Then, after close to three years off the radar, Turnbull showed up in Phillies camp as part of a reserve army of Triple-A starting pitching depth. (Alongside Kolby Allard, just for context.) Turnbull started throwing a hellacious new sweeper, and when Taijuan Walker started the season on the IL, Turnbull broke camp in the rotation. He went at least five innings in his first two starts without allowing an earned run, then in start no. 4, he went seven innings and allowed only one hit. And because Phillies fans have high anxiety and short memories about their starting pitchers, he became a cult hero in the span of about three weeks.

Now, Walker’s healthy, and for the moment, the Phillies are in the unusual position of having more good starting pitchers than they can use. Turnbull made his first appearance in his new role as a multi-inning reliever against Toronto on Monday, but the state of the human UCL being what it is, one imagines he’ll get back into the rotation eventually.

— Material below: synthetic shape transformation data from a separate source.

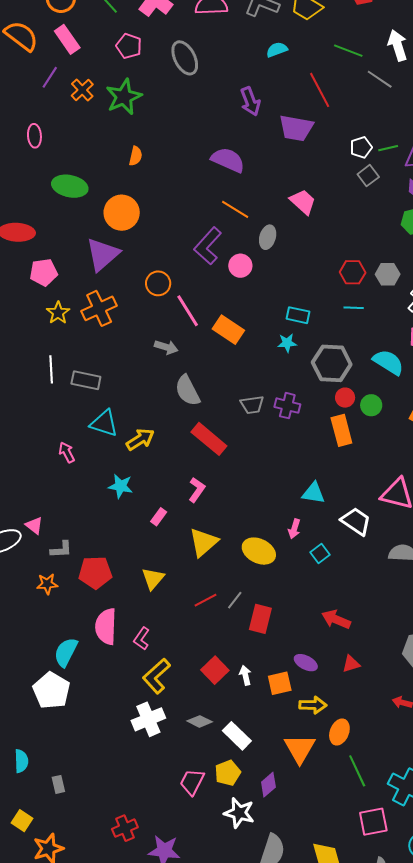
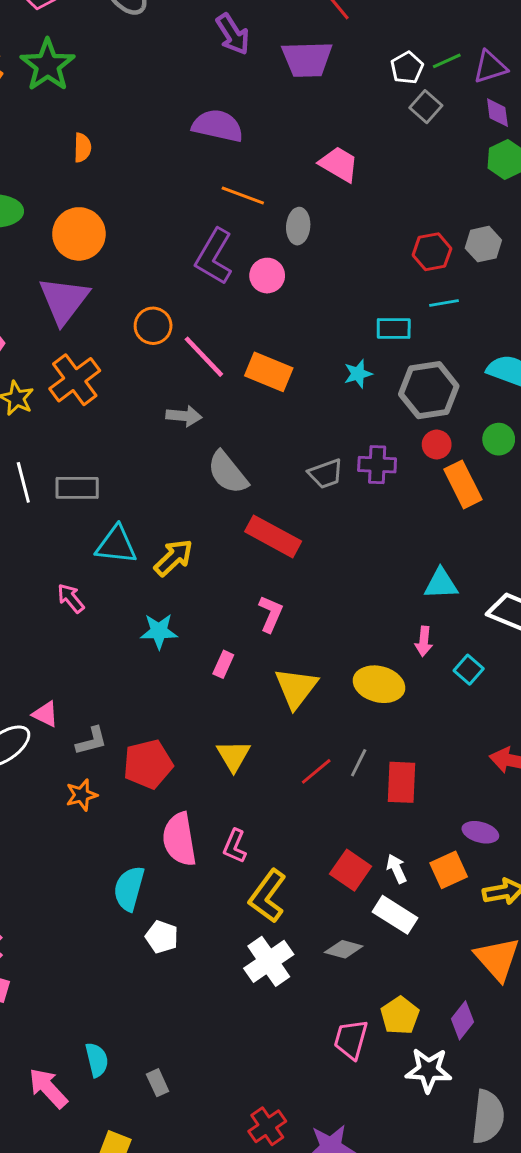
cyan rectangle: (298, 315) -> (394, 328), moved
red circle: (345, 398) -> (437, 445), moved
white pentagon: (51, 691) -> (162, 937), moved, size x0.6
white rectangle: (237, 736) -> (395, 915), moved

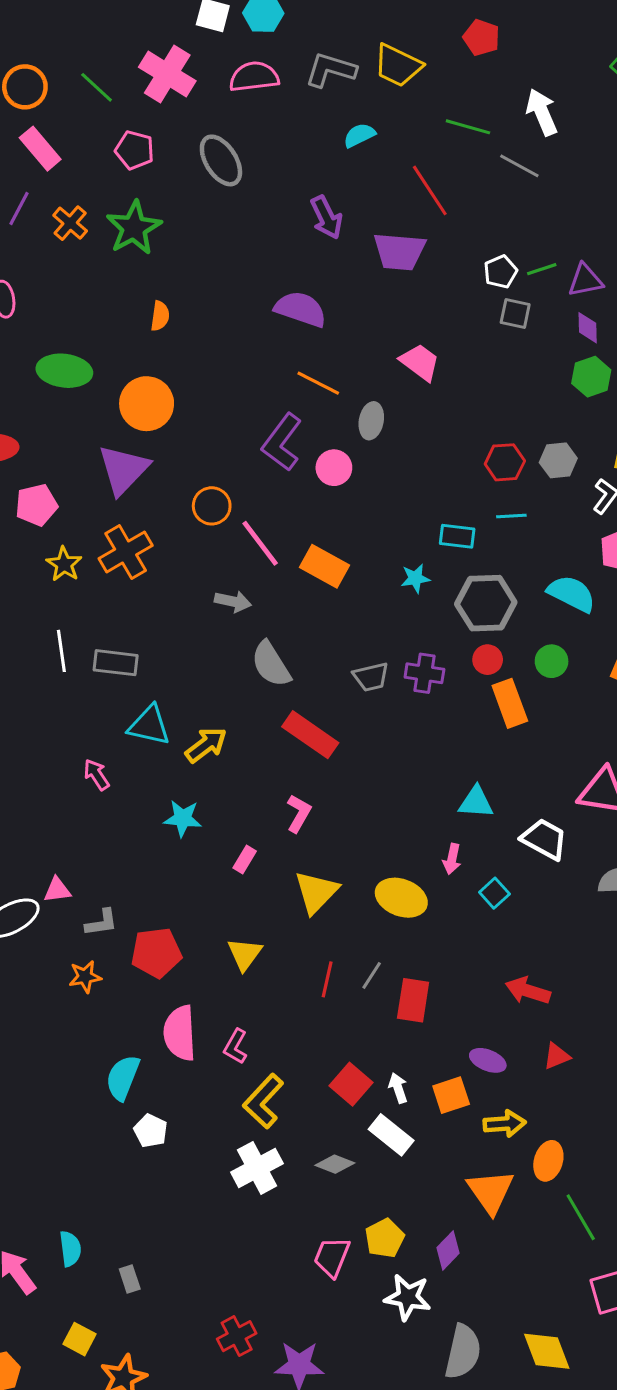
gray square: (426, 107) -> (515, 314), turned -36
pink triangle: (45, 714) -> (57, 890), turned -40
red line: (316, 771) -> (327, 979), turned -44

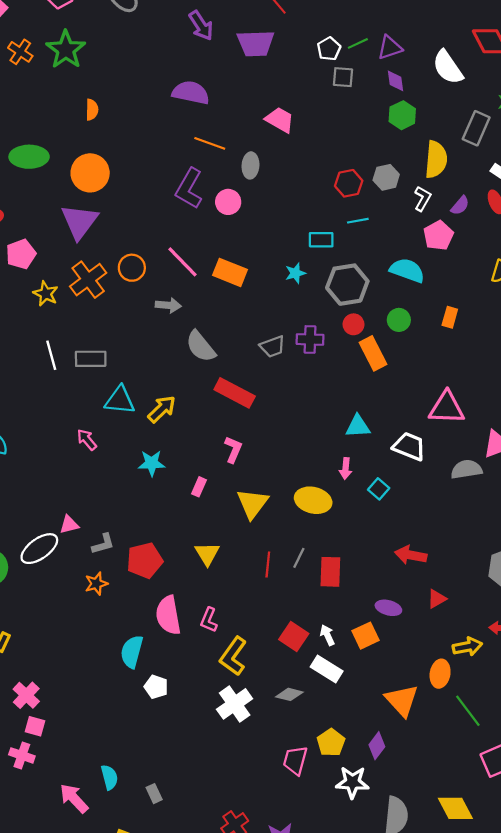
orange circle: (212, 506) -> (132, 268), moved
yellow arrow: (505, 1124) -> (467, 647), moved

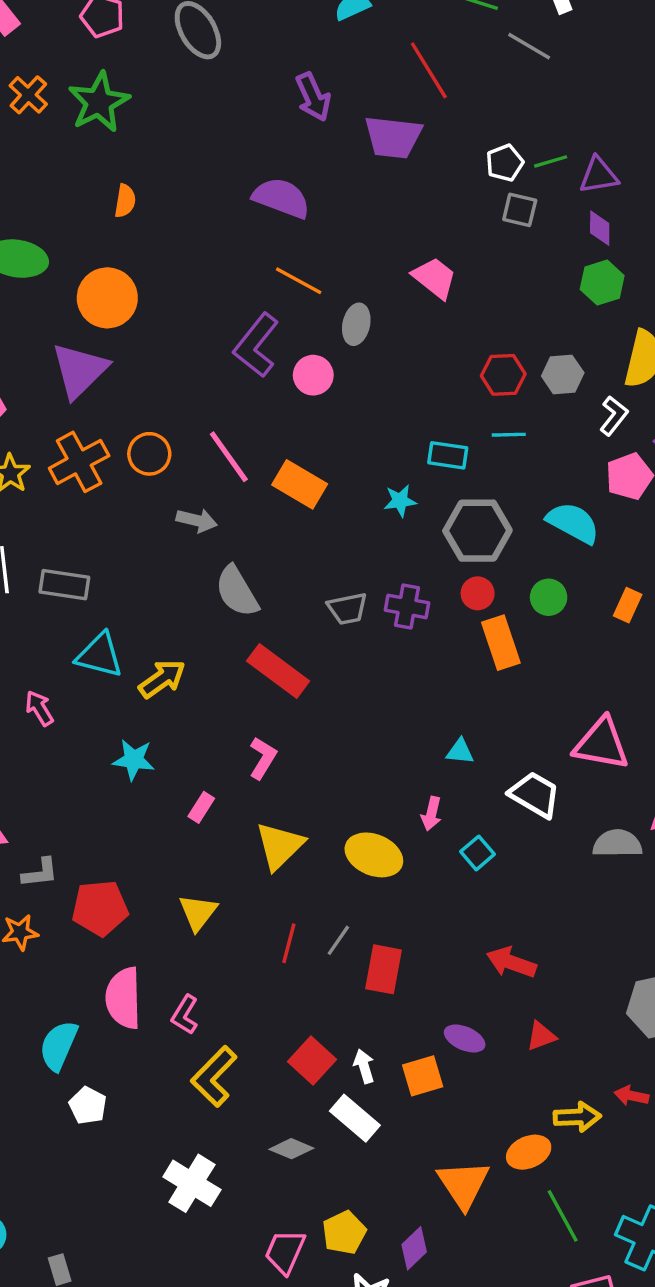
pink trapezoid: (280, 120) -> (435, 278), moved
cyan triangle: (358, 426) -> (460, 751), size x0.7
orange ellipse: (440, 674) -> (529, 1152), turned 48
white cross: (235, 704) -> (192, 1183), moved, turned -32

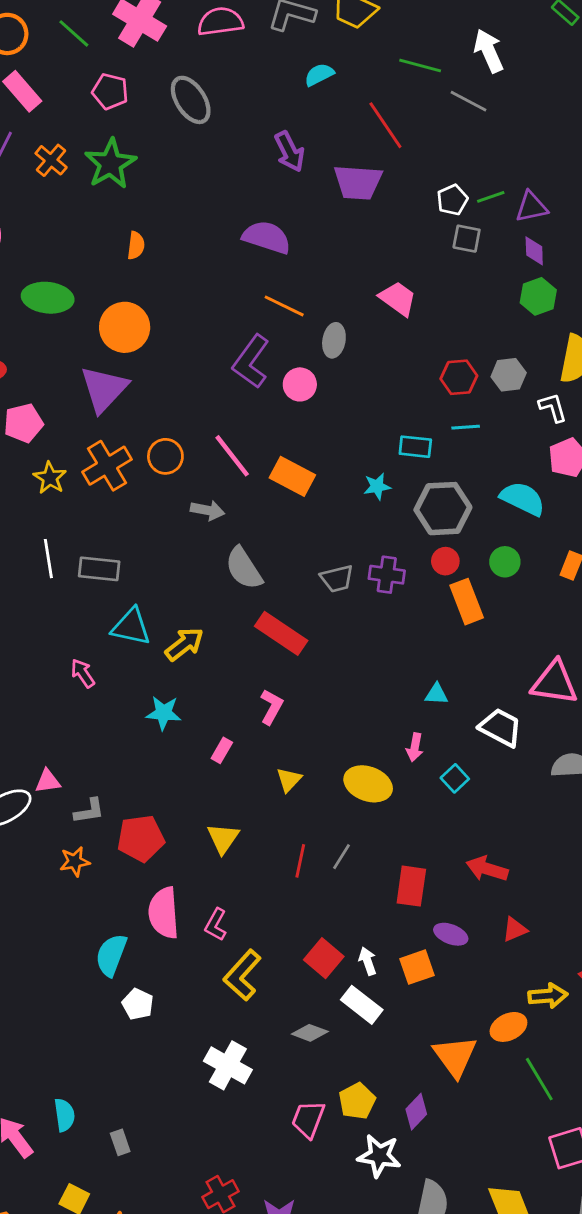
white L-shape: (614, 416) -> (553, 407), turned -52
yellow triangle: (280, 846) -> (289, 780), size x0.6
red rectangle: (384, 969) -> (411, 886), moved

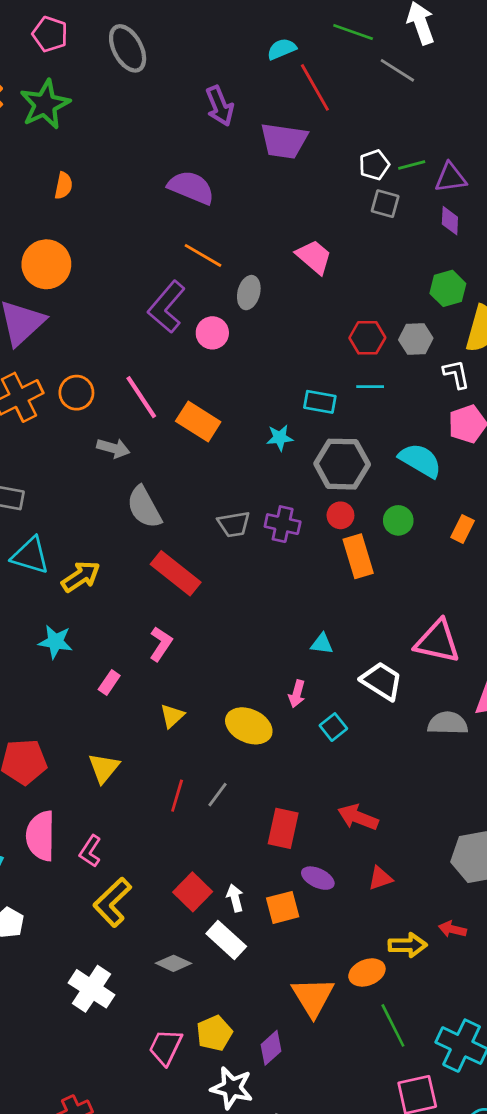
cyan semicircle: (319, 75) -> (282, 49), moved
green hexagon: (538, 296) -> (448, 288), moved

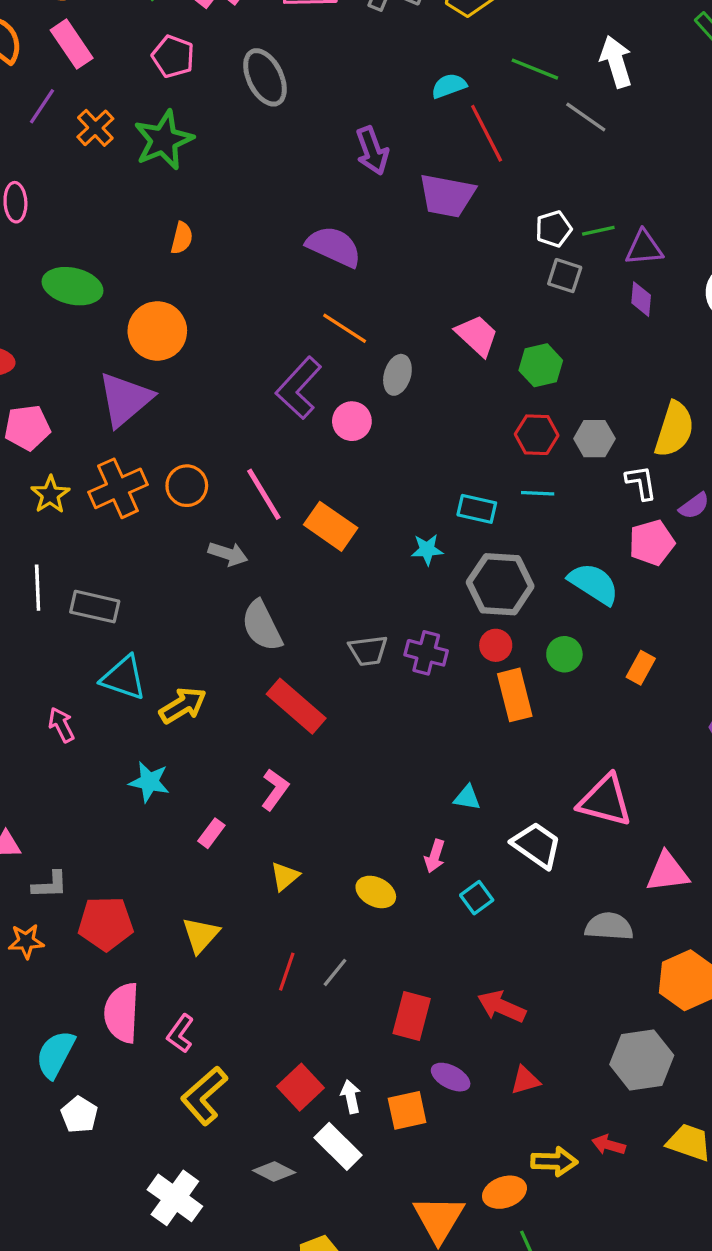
green hexagon: (448, 288) -> (541, 365), moved
gray semicircle: (448, 723) -> (609, 926), moved
yellow ellipse: (249, 726) -> (376, 892), size x0.7

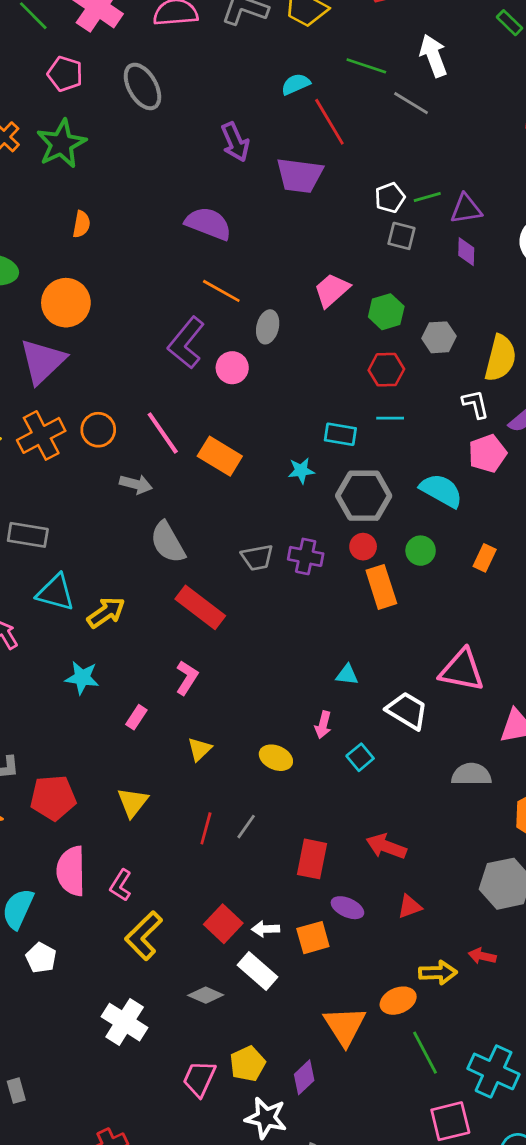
pink trapezoid: (477, 335) -> (332, 290), turned -81
gray hexagon: (594, 439) -> (439, 337), moved
white arrow: (351, 1097) -> (266, 929), turned -76

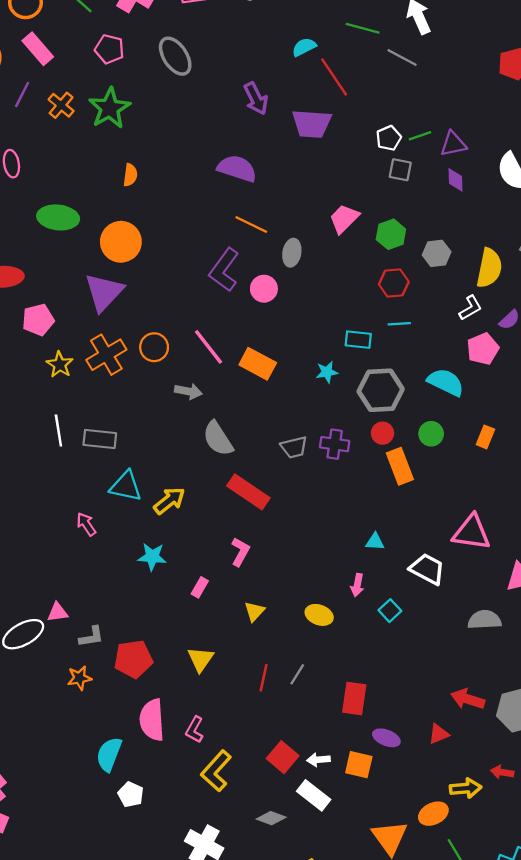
white L-shape: (476, 404) -> (470, 308), turned 76
red arrow: (386, 846) -> (468, 699), moved
orange square: (313, 938) -> (359, 765), turned 32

There is significant regression risk here; you can see that Turnbull’s FIP is more than twice his ERA, and while some pitchers can reliably post a low BABIP, nobody since the Dead Ball era can reliably post an opponent BABIP of .173. So while his stock is certainly higher now than it’s been since 2019, Turnbull might actually be leaving the rotation at the right time. He’s not going to make the Phillies rip up the last two and a half years of Walker’s contract, but he might be the best no. 6 starter in baseball at the moment.